8. Do the following:
(a) Explain the safety procedures for:
Using a propane or butane/propane stove
Using a liquid fuel stove
Proper storage of extra fuel.
(b) Discuss the advantages and disadvantages of different types of lightweight cooking stoves.
(c) Prepare a camp menu. Explain how the menu would differ from a menu for a backpacking or float trip. Give recipes and make a food list for your patrol. Plan two breakfasts, three lunches, and two suppers. Discuss how to protect your food against bad weather, animals, and contamination.
(d) While camping in the outdoors, cook at least one breakfast, one lunch, and one dinner for your patrol from the meals you have planned for requirement 8(c). At least one of those meals must be a trail meal requiring the use of a lightweight stove.
Counselor’s Advice:
(a), (b): The Camping Merit Badge pamphlet discusses all of these.
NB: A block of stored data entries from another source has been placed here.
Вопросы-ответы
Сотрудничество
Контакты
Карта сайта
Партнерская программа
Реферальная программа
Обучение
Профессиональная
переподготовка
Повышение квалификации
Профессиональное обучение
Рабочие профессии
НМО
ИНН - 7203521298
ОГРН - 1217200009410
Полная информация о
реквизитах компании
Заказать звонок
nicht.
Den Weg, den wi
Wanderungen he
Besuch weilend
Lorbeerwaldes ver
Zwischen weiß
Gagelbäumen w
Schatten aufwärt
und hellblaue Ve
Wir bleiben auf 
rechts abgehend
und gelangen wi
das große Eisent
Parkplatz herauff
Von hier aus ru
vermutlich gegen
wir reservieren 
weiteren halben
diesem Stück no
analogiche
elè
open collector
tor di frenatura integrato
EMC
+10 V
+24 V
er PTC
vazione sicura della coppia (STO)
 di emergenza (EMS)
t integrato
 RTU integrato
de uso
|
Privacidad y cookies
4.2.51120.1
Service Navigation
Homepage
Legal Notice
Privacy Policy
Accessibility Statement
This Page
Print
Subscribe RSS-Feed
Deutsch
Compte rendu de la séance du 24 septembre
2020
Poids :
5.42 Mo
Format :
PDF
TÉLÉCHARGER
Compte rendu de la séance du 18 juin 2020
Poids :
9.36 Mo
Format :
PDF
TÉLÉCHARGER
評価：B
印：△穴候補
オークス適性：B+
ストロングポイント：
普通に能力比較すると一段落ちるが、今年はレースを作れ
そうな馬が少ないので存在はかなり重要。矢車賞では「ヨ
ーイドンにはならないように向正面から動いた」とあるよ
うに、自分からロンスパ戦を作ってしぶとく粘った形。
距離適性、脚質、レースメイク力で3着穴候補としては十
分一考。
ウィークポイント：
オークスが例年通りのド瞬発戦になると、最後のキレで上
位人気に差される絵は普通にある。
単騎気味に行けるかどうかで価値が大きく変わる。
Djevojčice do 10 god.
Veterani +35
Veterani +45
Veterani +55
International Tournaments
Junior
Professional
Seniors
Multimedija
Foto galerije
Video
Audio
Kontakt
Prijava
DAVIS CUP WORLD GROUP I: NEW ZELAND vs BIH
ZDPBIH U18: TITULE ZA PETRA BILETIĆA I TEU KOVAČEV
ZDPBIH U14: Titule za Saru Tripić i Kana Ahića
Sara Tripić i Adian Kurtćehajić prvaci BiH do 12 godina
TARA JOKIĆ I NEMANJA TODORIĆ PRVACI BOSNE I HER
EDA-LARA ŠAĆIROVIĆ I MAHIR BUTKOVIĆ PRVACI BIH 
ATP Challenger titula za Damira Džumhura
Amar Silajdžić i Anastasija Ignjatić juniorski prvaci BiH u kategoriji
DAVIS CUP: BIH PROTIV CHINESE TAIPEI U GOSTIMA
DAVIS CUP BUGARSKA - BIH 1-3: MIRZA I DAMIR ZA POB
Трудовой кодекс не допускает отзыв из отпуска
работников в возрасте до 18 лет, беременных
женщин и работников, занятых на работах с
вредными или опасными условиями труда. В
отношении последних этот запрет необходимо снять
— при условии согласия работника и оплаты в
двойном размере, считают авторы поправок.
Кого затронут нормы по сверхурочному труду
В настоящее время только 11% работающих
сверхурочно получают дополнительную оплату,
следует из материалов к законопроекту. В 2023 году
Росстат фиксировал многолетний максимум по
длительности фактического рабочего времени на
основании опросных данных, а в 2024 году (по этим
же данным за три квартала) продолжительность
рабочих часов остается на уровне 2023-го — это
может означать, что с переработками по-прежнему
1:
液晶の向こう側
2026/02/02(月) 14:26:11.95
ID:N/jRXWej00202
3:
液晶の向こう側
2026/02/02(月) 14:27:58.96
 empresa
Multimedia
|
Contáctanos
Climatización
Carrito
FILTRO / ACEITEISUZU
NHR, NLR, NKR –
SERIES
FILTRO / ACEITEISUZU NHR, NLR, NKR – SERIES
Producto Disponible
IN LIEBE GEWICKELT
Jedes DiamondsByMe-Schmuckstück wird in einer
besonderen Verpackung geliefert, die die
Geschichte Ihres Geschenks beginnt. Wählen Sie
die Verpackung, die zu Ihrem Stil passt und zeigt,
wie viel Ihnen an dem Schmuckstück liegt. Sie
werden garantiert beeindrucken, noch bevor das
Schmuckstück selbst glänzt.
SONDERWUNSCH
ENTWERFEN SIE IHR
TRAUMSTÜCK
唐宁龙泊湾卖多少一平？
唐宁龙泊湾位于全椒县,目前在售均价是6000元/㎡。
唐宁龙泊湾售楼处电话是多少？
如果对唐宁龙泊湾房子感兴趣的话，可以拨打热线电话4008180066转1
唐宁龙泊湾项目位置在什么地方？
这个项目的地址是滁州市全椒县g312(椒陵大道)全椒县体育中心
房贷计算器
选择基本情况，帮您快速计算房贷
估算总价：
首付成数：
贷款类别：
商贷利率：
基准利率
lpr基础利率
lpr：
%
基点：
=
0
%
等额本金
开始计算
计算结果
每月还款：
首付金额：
(c) You can use the troop menu planning form. Since two forms are needed for three days, the Troop 128 Patrol Leader’s Campout Planning Booklet (Oct. 2025) contains several forms.
(d) Notice that you must “cook” the three meals. Cooking means “to prepare for eating by applying heat.” American Heritage Dictionary, 2nd ed. Strive to learn more than how to boil water. Also:
The requirement does not say you have to cook all meals on the same campout.
One meal may be the meal you cooked for Second Class requirement 2e.
As the Cooking Merit Badge requirements explain in a note to requirement 3, no meal cooked for that merit badge may count toward Camping Merit Badge.
9. Show experience in camping by doing the following:
(a) Camp for at least 20 nights at designated Scouting activities or events. One long-term camping experience of up to six consecutive nights may be applied toward this requirement. Two nights may be counted toward the total for each additional long-term camping trip. Each night must be spent either under the sky, in a tent you have pitched yourself (if a tent is provided and already set up, you do not need to pitch your own), in a hammock that is safely strung outdoors, in a lean-to, or other three-sided shelter with an open front. Nights spent in indoor lock-in events, cabin camping, hotel stays, or other covered accommodations do not count toward the 20 nights.
(b) On any of these camping experiences, you must do TWO of the following, only with proper preparation and under qualified supervision.
(1) Hike up a mountain, gaining at least 1,000 vertical feet.
(2) Backpack, snowshoe, or cross-country ski for at least 4 miles.
(3) Take a bike trip of at least 15 miles or at least four hours.
(4) Take a nonmotorized trip on the water of at least four hours or 5 miles.
(5) Plan and carry out an overnight snow camping experience.
(6) Rappel down a rappel route of 30 feet or more.
(c) On any of these camping experiences, perform a conservation project approved by the landowner or land managing agency. This can be done alone or with others.
Counselor’s Advice:
(a) The changes to 9(a) resolve many of the questions regarding how to receive credit for multiple long term camping trips.
(b)(1) The official Goshen Scout Reservation map shows that from the Moore Trail on Lake Merriweather to Viewing Rock is 300 meters. Going to Jump Rock is 440 meters. Which satisfies the 1,000-feet requirement? Where should you go if you don’t start from the Moore Trail?
(c) A service project must involve conservation of natural resources. These are not always available, so double counting of service hours used for other advancement requirements might be allowed on a case-by-case basis. Guide to Advancement, at 24, § 4.2.3.6.
10. Discuss how the things you did to earn this badge have taught you about personal health and safety, survival, public health, conservation, and good citizenship. In your discussion, tell how Scout spirit and the Scout Oath and Scout Law apply to camping and outdoor ethics.
Counselor’s Advice:
This requirement cannot really be finished until you have completed the other nine requirements.